AlphaGo, Google DeepMind’s machine learning platform, achieved a massive AI victory in March 2016 by defeating world champ Lee Sedol in Go, a game more complex than chess. But the computer brain isn’t done: On Wednesday, a mysterious online Go player, dubbed “Master,” revealed itself as the AI platform.

Playing the ancient Chinese game of Go on online gaming platforms Tygem and FoxGo, AlphaGo won 60 straight victories, many against top players from South Korea, China, and Japan.

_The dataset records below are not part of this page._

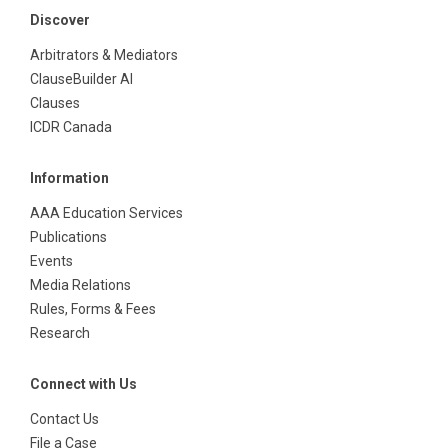
Discover
Arbitrators & Mediators
ClauseBuilder AI
Clauses
ICDR Canada
Information
AAA Education Services
Publications
Events
Media Relations
Rules, Forms & Fees
Research
Connect with Us
Contact Us
File a Case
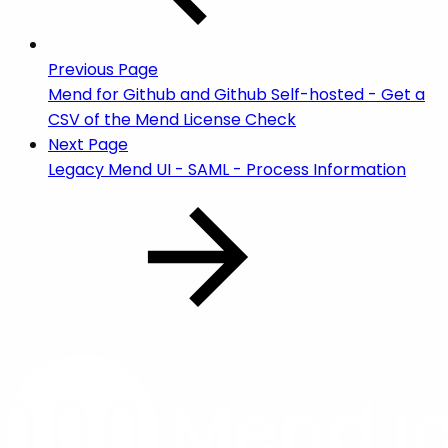
Previous Page
Mend for Github and Github Self-hosted - Get a
CSV of the Mend License Check
Next Page
Legacy Mend UI - SAML - Process Information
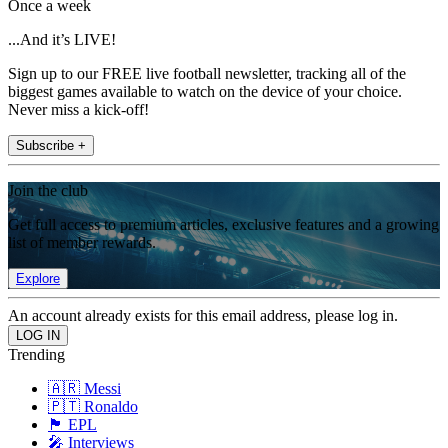
Once a week
...And it’s LIVE!
Sign up to our FREE live football newsletter, tracking all of the
biggest games available to watch on the device of your choice.
Never miss a kick-off!
Subscribe +
Join the club
Get full access to premium articles, exclusive features and a growing
list of member rewards.
Explore
An account already exists for this email address, please log in.
Trending
🇦🇷 Messi
🇵🇹 Ronaldo
🏴󠁧󠁢󠁥󠁮󠁧󠁿 EPL
🎤 Interviews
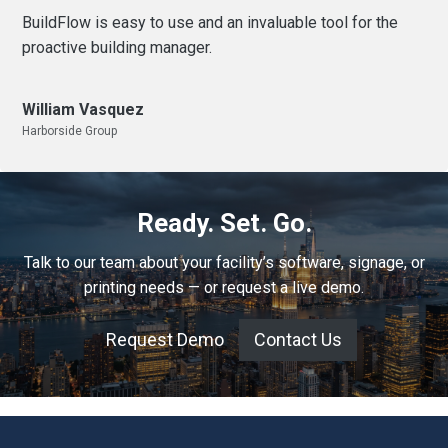
BuildFlow is easy to use and an invaluable tool for the
proactive building manager.
William Vasquez
Harborside Group
Ready. Set. Go.
Talk to our team about your facility’s software, signage, or
printing needs — or request a live demo.
Request Demo
Contact Us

The news hit a nerve for many, with one world champ, Gu Li, promising 100,000 yuan to anyone who could defeat AlphGo. As Fabio Cardenas, CEO of Sundown AI, put it, “AI’s growing influence means that not even your hard-fought gaming status is safe.”

AlphaGo won four out of five games in the live match against Sedol after mastering the game ten years earlier than many experts predicted. Several AI experts, including Marie desJardins, associate dean and professor of computer science at the University of Maryland, Baltimore County, Roman Yampolskiy, head of the Cybersecurity Lab at the University of Louisville, and Toby Walsh, AI professor at the University of New South Wales, put “money on the machine,” especially since it had been trained specifically on Sedol’s playing style. But it was nonetheless a major victory that an AI system could master such a complicated game so well. And with the news of the improved AlphaGo, “any doubts about AlphaGo being the best Go player in the world appear to have been put to rest,” said Walsh.

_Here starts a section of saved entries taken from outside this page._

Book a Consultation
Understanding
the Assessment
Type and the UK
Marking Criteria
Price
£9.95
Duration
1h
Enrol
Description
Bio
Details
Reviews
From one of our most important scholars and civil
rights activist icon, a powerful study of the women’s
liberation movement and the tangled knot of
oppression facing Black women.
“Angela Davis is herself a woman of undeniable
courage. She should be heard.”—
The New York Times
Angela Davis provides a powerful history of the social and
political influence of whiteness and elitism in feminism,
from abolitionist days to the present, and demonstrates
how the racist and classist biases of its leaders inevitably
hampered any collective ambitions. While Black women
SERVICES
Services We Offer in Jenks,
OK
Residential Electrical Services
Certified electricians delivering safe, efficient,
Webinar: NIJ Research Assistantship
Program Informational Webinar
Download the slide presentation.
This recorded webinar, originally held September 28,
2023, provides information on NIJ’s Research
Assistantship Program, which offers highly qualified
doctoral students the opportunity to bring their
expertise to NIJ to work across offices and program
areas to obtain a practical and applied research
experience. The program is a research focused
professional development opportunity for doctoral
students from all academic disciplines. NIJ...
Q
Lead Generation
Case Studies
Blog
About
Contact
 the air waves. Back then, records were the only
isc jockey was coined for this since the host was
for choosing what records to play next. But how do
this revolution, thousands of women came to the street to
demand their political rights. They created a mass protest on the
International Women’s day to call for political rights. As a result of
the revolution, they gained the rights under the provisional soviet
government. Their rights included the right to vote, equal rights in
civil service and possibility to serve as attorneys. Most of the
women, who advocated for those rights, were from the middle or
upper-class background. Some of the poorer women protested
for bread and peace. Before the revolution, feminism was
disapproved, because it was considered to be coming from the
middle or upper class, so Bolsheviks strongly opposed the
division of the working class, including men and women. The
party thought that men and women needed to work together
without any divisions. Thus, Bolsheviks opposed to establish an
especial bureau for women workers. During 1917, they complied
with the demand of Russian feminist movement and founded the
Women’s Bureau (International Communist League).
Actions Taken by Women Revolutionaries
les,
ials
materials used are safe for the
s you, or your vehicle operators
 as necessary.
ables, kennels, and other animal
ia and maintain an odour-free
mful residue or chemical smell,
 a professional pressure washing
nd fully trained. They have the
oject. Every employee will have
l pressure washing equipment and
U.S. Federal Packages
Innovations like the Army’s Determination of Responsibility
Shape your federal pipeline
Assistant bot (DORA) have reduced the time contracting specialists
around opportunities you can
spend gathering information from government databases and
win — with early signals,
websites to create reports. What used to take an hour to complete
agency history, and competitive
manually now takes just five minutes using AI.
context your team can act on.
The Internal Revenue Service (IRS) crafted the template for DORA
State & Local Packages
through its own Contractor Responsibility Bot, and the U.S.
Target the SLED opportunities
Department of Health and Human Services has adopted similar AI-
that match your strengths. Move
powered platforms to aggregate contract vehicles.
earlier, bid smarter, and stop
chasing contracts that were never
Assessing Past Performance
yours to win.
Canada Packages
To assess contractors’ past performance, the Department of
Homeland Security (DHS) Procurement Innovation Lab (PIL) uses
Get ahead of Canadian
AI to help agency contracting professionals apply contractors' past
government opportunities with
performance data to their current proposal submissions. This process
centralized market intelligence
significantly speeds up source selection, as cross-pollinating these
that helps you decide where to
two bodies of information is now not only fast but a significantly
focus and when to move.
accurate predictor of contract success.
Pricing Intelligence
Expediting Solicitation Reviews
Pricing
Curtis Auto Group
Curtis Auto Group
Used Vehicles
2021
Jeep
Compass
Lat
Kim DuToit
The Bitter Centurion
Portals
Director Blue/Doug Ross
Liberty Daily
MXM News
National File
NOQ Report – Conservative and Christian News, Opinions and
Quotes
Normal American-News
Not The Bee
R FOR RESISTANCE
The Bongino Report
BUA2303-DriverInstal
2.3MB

AlphaGo’s system, which uses convolutional neural networks, first worked on arcade games before moving on to Go. And while IBM’s Deep Blue beat world chess master Gary Kasparov in 1997, that AI system was programmed specifically, rather than “teaching itself” through reinforcement learning as AlphaGo does. Go is also a highly complicated game, with potentially 200 options per move, compared to 20 on a chessboard–and experts say it relies heavily on intuition.

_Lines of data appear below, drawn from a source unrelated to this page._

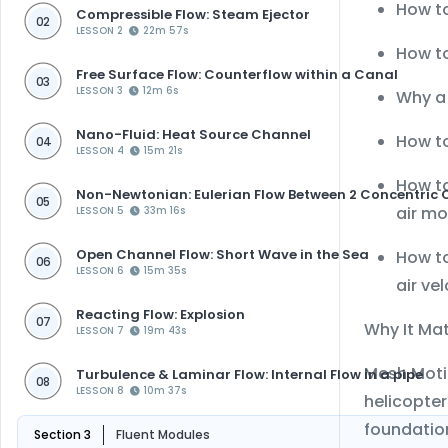
How t
Compressible Flow: Steam Ejector
02
LESSON 2
22m 57s
How t
Free Surface Flow: Counterflow within a Canal
03
LESSON 3
12m 6s
Why 
Nano-Fluid: Heat Source Channel
How t
04
LESSON 4
15m 21s
How t
Non-Newtonian: Eulerian Flow Between 2 Concentric 
05
air mo
LESSON 5
33m 16s
Open Channel Flow: Short Wave in the Sea
How to
06
LESSON 6
15m 35s
air ve
Reacting Flow: Explosion
07
Why It Ma
LESSON 7
19m 43s
Mesh Motio
Turbulence & Laminar Flow: Internal Flow in a pipe
08
LESSON 8
10m 37s
helicopter
foundatio
Section 3
Fluent Modules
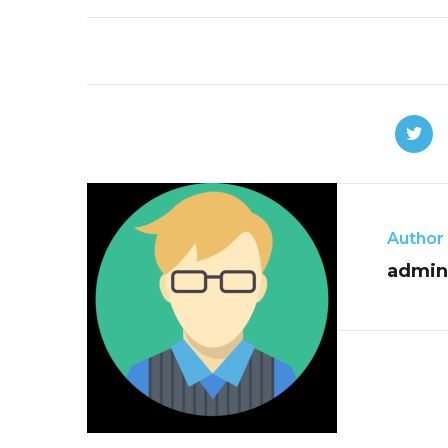
Author
admin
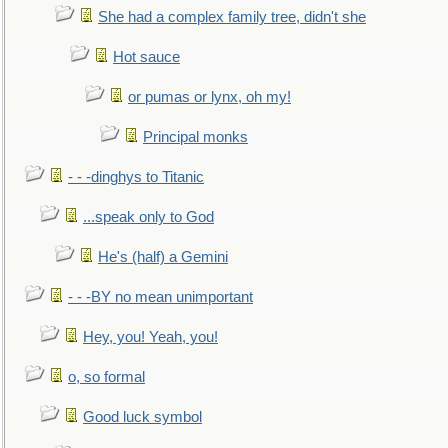
She had a complex family tree, didn't she
Hot sauce
or pumas or lynx, oh my!
Principal monks
- - -dinghys to Titanic
...speak only to God
He's (half) a Gemini
- - -BY no mean unimportant
Hey, you! Yeah, you!
o, so formal
Good luck symbol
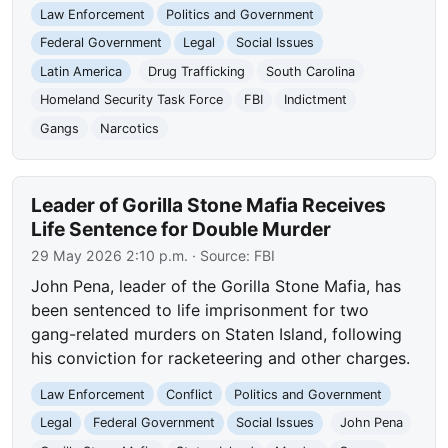
Law Enforcement
Politics and Government
Federal Government
Legal
Social Issues
Latin America
Drug Trafficking
South Carolina
Homeland Security Task Force
FBI
Indictment
Gangs
Narcotics
Leader of Gorilla Stone Mafia Receives
Life Sentence for Double Murder
29 May 2026 2:10 p.m.
· Source:
FBI
John Pena, leader of the Gorilla Stone Mafia, has
been sentenced to life imprisonment for two
gang-related murders on Staten Island, following
his conviction for racketeering and other charges.
Law Enforcement
Conflict
Politics and Government
Legal
Federal Government
Social Issues
John Pena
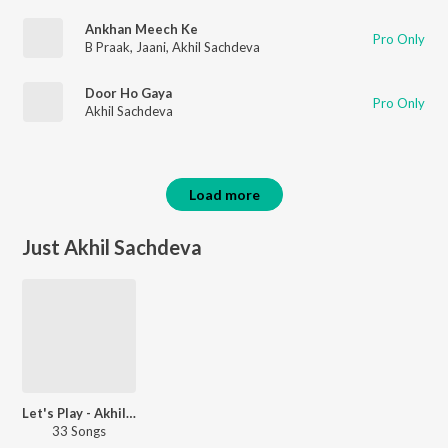
Ankhan Meech Ke
Pro Only
B Praak
,
Jaani
,
Akhil Sachdeva
Door Ho Gaya
Pro Only
Akhil Sachdeva
Load more
Just Akhil Sachdeva
Let's Play - Akhil Sachdeva
33 Songs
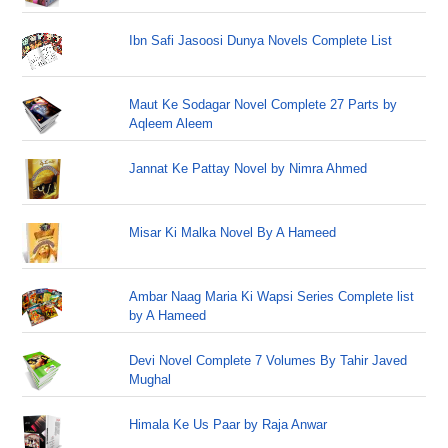
Ibn Safi Jasoosi Dunya Novels Complete List
Maut Ke Sodagar Novel Complete 27 Parts by
Aqleem Aleem
Jannat Ke Pattay Novel by Nimra Ahmed
Misar Ki Malka Novel By A Hameed
Ambar Naag Maria Ki Wapsi Series Complete list
by A Hameed
Devi Novel Complete 7 Volumes By Tahir Javed
Mughal
Himala Ke Us Paar by Raja Anwar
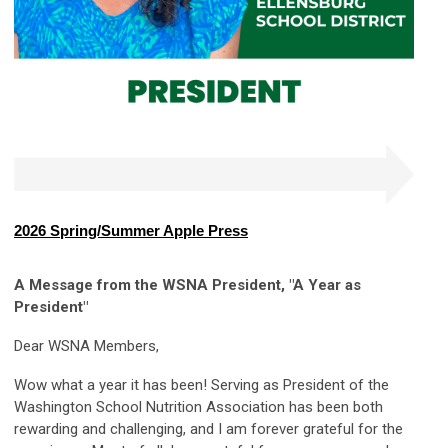
2026 Spring/Summer Apple Press
A Message from the WSNA President, "A Year as
President
"
Dear WSNA Members,
Wow what a year it has been! Serving as President of the
Washington School Nutrition Association has been both
rewarding and challenging, and I am forever grateful for the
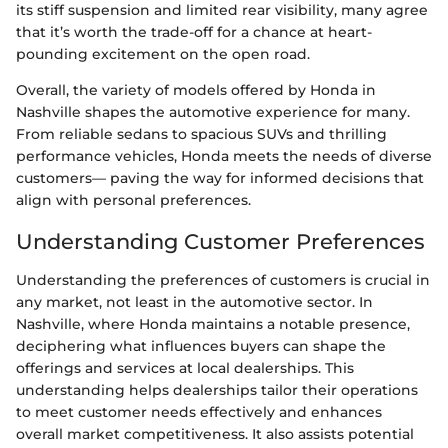
its stiff suspension and limited rear visibility, many agree
that it’s worth the trade-off for a chance at heart-
pounding excitement on the open road.
Overall, the variety of models offered by Honda in
Nashville shapes the automotive experience for many.
From reliable sedans to spacious SUVs and thrilling
performance vehicles, Honda meets the needs of diverse
customers— paving the way for informed decisions that
align with personal preferences.
Understanding Customer Preferences
Understanding the preferences of customers is crucial in
any market, not least in the automotive sector. In
Nashville, where Honda maintains a notable presence,
deciphering what influences buyers can shape the
offerings and services at local dealerships. This
understanding helps dealerships tailor their operations
to meet customer needs effectively and enhances
overall market competitiveness. It also assists potential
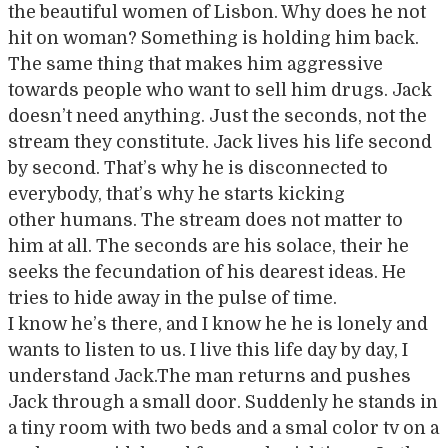
the beautiful women of Lisbon. Why does he not
hit on woman? Something is holding him back.
The same thing that makes him aggressive
towards people who want to sell him drugs. Jack
doesn’t need anything. Just the seconds, not the
stream they constitute. Jack lives his life second
by second. That’s why he is disconnected to
everybody, that’s why he starts kicking
other humans. The stream does not matter to
him at all. The seconds are his solace, their he
seeks the fecundation of his dearest ideas. He
tries to hide away in the pulse of time.
I know he’s there, and I know he he is lonely and
wants to listen to us. I live this life day by day, I
understand Jack.The man returns and pushes
Jack through a small door. Suddenly he stands in
a tiny room with two beds and a smal color tv on a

AI experts saw implications of the victory in other domains.

Given AlphaGo’s previous success, Vincent Conitzer, computer science professor at Duke University, was not surprised by the news. But beyond AlphaGo’s new achievement, Conitzer would be “more interested in progress in designing AI players for other complex games,” and is “particularly interested in progress in games with imperfect information, where each player is only aware of part of the state of the game. This includes most card games and is also more representative of real-world strategic situations.”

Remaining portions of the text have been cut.